From: Felipe Franciosi <felipe.franciosi@citrix.com>
To: "'Vitaly Kuznetsov'" <vkuznets@redhat.com>
CC: Roger Pau Monne <roger.pau@citrix.com>,
        "xen-devel@lists.xenproject.org" <xen-devel@lists.xenproject.org>,
        "axboe@kernel.dk" <axboe@kernel.dk>,
        "Greg KH" <gregkh@linuxfoundation.org>,
        "linux-kernel@vger.kernel.org" <linux-kernel@vger.kernel.org>,
        "stable@vger.kernel.org" <stable@vger.kernel.org>,
        "jerry.snitselaar@oracle.com" <jerry.snitselaar@oracle.com>,
        Jiri Slaby <jslaby@suse.cz>, Ronen Hod <rhod@redhat.com>,
        Andrew Jones <drjones@redhat.com>
Subject: RE: [Xen-devel] Backport request to stable of two performance
 related fixes for xen-blkfront (3.13 fixes to earlier trees)
Thread-Topic: [Xen-devel] Backport request to stable of two performance
 related fixes for xen-blkfront (3.13 fixes to earlier trees)
Thread-Index: AQHPhlOLPntu0CAAFUu+CiUrVLNMk5t6MfRQ
Date: Fri, 20 Jun 2014 17:06:09 +0000
Message-ID: <9F2C4E7DFB7839489C89757A66C5AD62691F4B@AMSPEX01CL03.citrite.net>
References: <20140514191122.GA7659@phenom.dumpdata.com>
	<20140604054848.GA20895@kroah.com> <53919C2B.6080606@suse.cz>
	<87mwdqjodv.fsf@vitty.brq.redhat.com>	<874mzshph4.fsf@vitty.brq.redhat.com>
 <53973867.7050004@citrix.com>	<87ha3qcp6y.fsf@vitty.brq.redhat.com>
	<9F2C4E7DFB7839489C89757A66C5AD6267E138@AMSPEX01CL03.citrite.net>
 <87d2eecfdz.fsf@vitty.brq.redhat.com>
In-Reply-To: <87d2eecfdz.fsf@vitty.brq.redhat.com>
Accept-Language: en-GB, en-US
Content-Language: en-US
Content-Type: text/plain; charset="utf-8"
MIME-Version: 1.0
Sender: linux-kernel-owner@vger.kernel.org
Content-Transfer-Encoding: 8bit

Hi all,

Vitaly and I just some hours having a look at his environment together and examining what was going on. Kudos for Vitaly for putting together the virtual meeting and preparing the whole environment for this!

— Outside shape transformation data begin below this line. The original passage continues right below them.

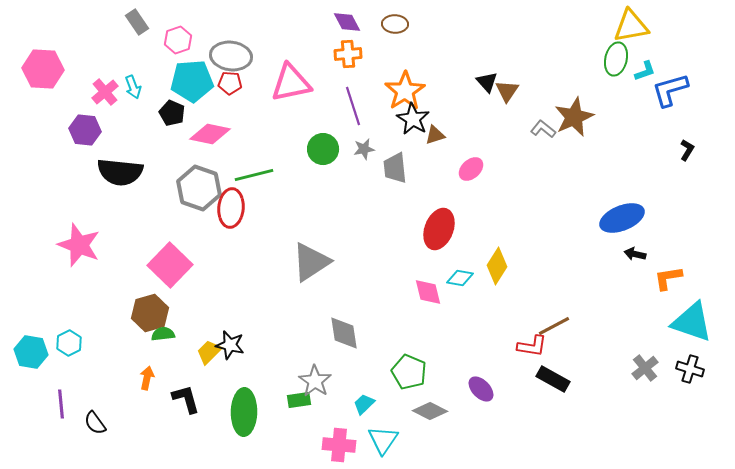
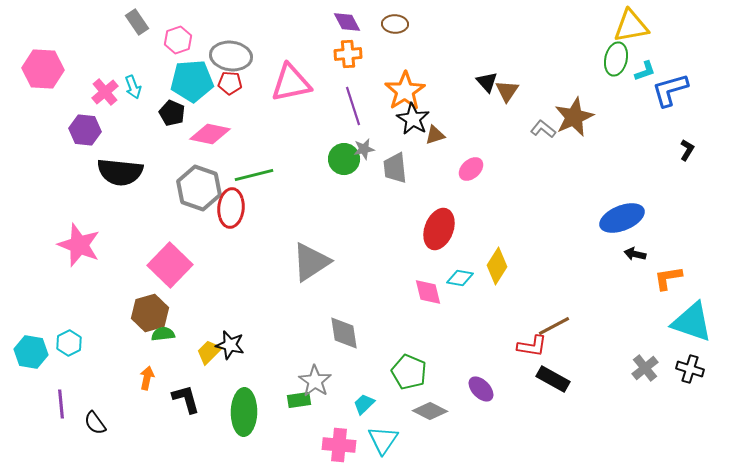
green circle at (323, 149): moved 21 px right, 10 px down
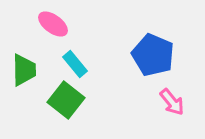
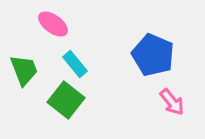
green trapezoid: rotated 20 degrees counterclockwise
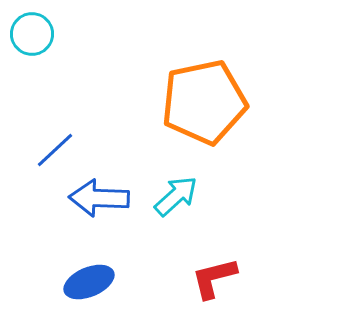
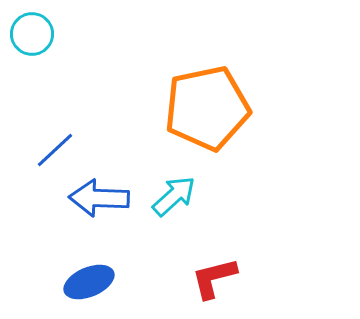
orange pentagon: moved 3 px right, 6 px down
cyan arrow: moved 2 px left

The short version is that we don't believe the patches introduce a regression. There is one particular case that we measured where the throughput was a bit lower with the patches backported, but that scenario had several other factors affecting the workload as you can read below. For all other cases the throughput is either equivalent or higher when the patches are applied.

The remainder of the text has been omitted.